I'm trying to plot the probability density of research regarding agreements of representative pairs in Congress. Think: how does the distribution of agreement on roll call votes within same-party pairs compare to ones within cross-party pairs. For this, I created distinct pairs for each member in Congress and tracked their votes for all roll calls. I then aggregate this and determine what the proportion of agreements for each pair is. You can imagine that same-party pairs have a high proportion of agreement on roll calls votes, while cross-party-pairs don't. Hence, the maximum value this field can assume is 1, meaning that a pair has agreed on all roll call votes. The minimum value, vice versa, is 0. I do this for every imaginable pair and plot their probability density.

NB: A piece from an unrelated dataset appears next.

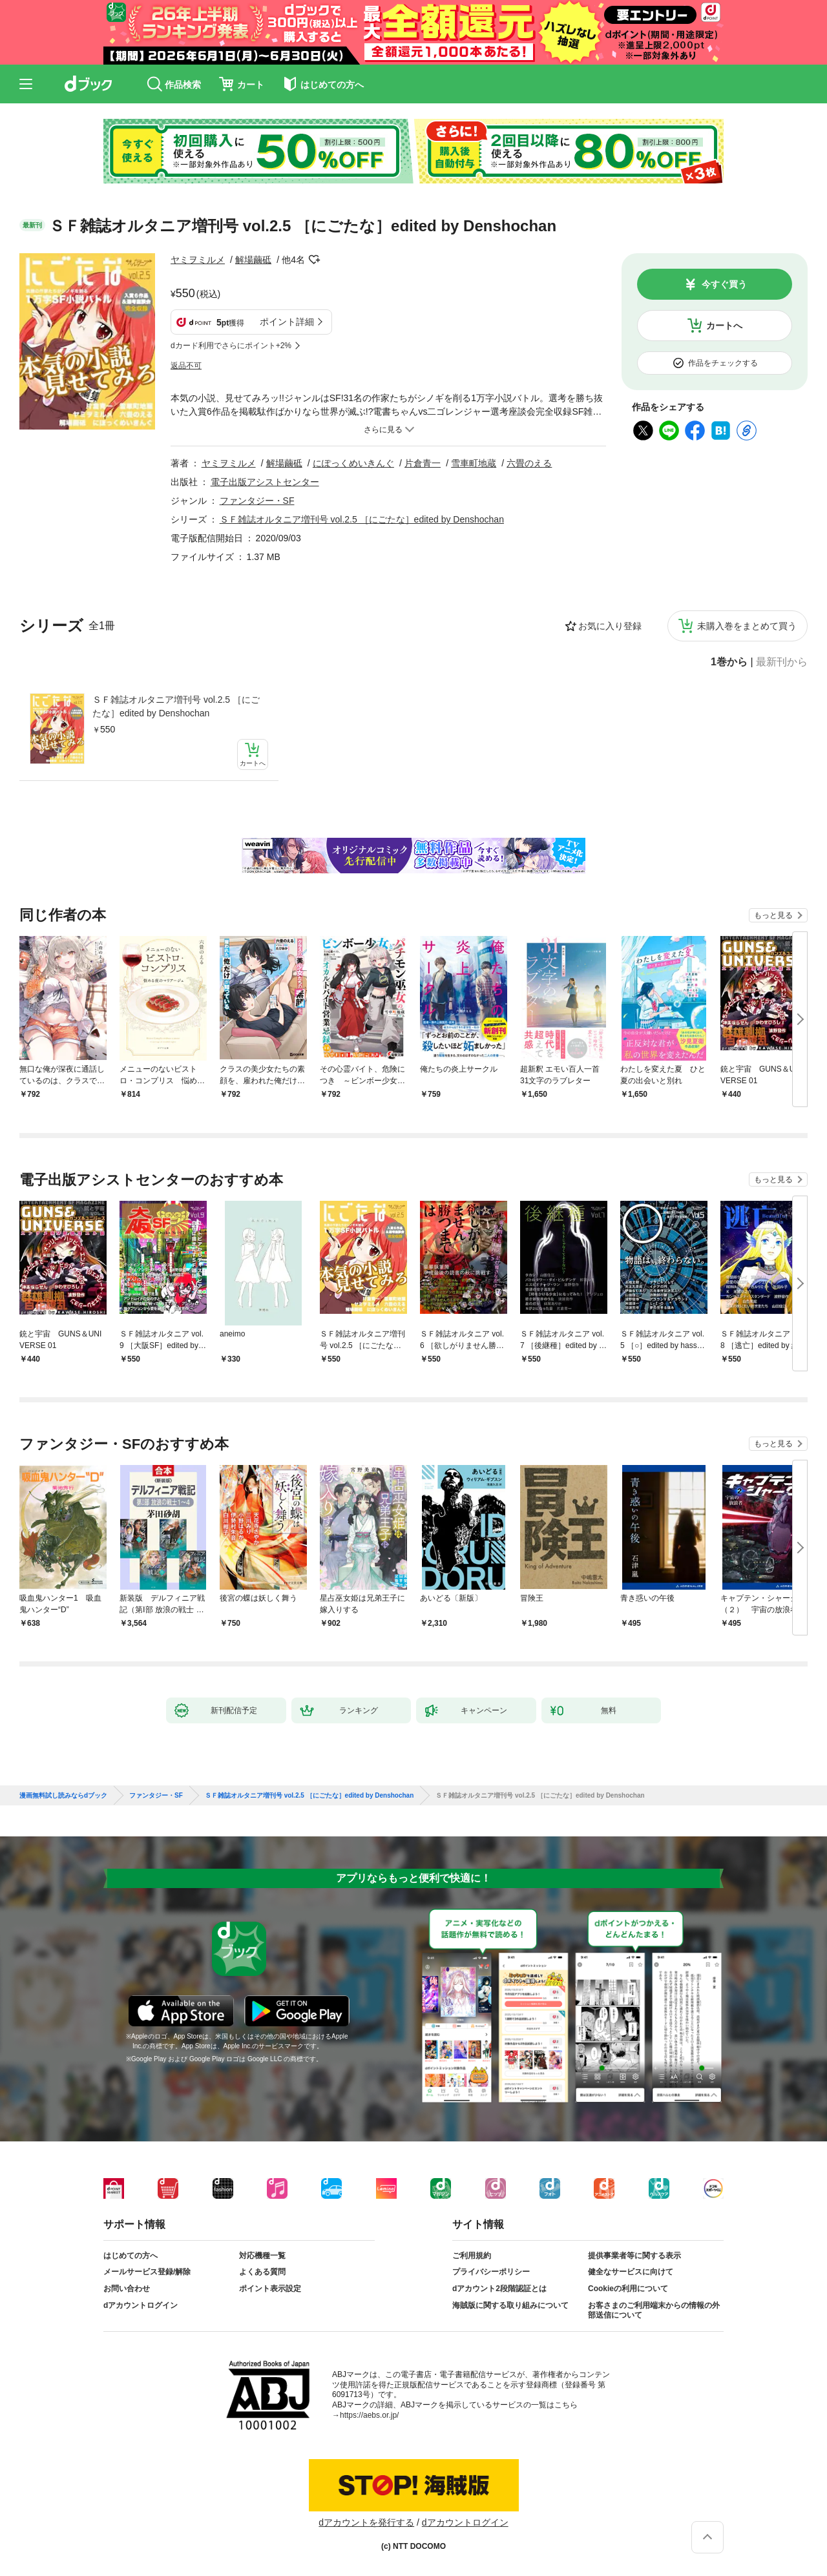  I want to click on https://aebs.or.jp/, so click(369, 2415).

Unfortunately, for some congresses, I run into an issue where the line to the right of the plot won't reach the x-axis.

enter image description here

 h117$pdplot <- 
  ggplot(data = 
         h117$pairs_votes_proportions %>%
         filter(proportion_of_agreements < 1 & proportion_of_agreements > 0.00), 
       aes(
         x = proportion_of_agreements,
         fill = pair_type)) +
  geom_density(adjust = 2, 
               alpha = 0.4, 
               size = 0.7) +
  scale_fill_grey(start = 0.1, end = 0.8) +
  labs(title = paste("House of Representatives 117;",length(unique(h117$votes$rollnumber)),"roll calls"),
       x = "Proportion of Agreements",
       y = "Density") +
  theme_minimal() +
   theme(legend.position = "none",
        plot.title = element_text(hjust = 0.5, face = "bold")) +
  xlim(0, 1)

Now, what I don't understand is, why the line wants to go beyond x=1 at all. Isn't it supposed to stay within the range of x? Secondly, how do I fix this in ggplot or another alternative?

Attempted: Adjusting alpha, trim, filtering out the edges of data or leaving them in, switching to stat_density


Solution

  • There’s no rule that a density function has to intercept the x axis, and nothing necessarily wrong with your plot. In fact, if the line did intercept the x axis at x = 1, this would be an inaccurate representation of your data. This would be communicating that the probability density is 0 when x = 1 — essentially, that there are no cases where the proportion of agreement is 1. But in fact there are some cases where the proportion of agreement is 1; hence the probability density at x = 1 is > 0, so the line is necessarily above the x axis at that point.

    So I would leave your plot as is. That being said, you can add an outline around the density function using outline.type = "full".

    set.seed(13)
    library(ggplot2)
    
    # example data
    dat <- data.frame(
      x = c(rbeta(250, 3, 7), rbeta(250, 10, 1)),
      grp = rep(c("a", "b"), each = 250)
    )
    
    ggplot(dat) +
      geom_density(aes(x, fill = grp), alpha = 0.4, outline.type = "full") +
      scale_fill_grey(start = 0.1, end = 0.8) +
      theme_minimal() +
      xlim(0, 1)
    

    To my eye, this is misleading — it looks like group b has a lot of cases with x very close to 1, but none where x equals 1, which isn’t accurate.

    A compromise might be to add a border to the plot rather than to the density shapes:

    ggplot(dat) +
      geom_density(aes(x, fill = grp), alpha = 0.4) +
      scale_x_continuous(limits = c(0, 1), expand = c(0, 0)) +
      scale_y_continuous(expand = expansion(mult = c(0, 0.05))) +
      scale_fill_grey(start = 0.1, end = 0.8) +
      theme_minimal() +
      theme(panel.border = element_rect(linewidth = 1, fill = NA))
    

    To me at least, this makes the end of the density function look a bit less abrupt, without implying there are 0 cases where x = 1.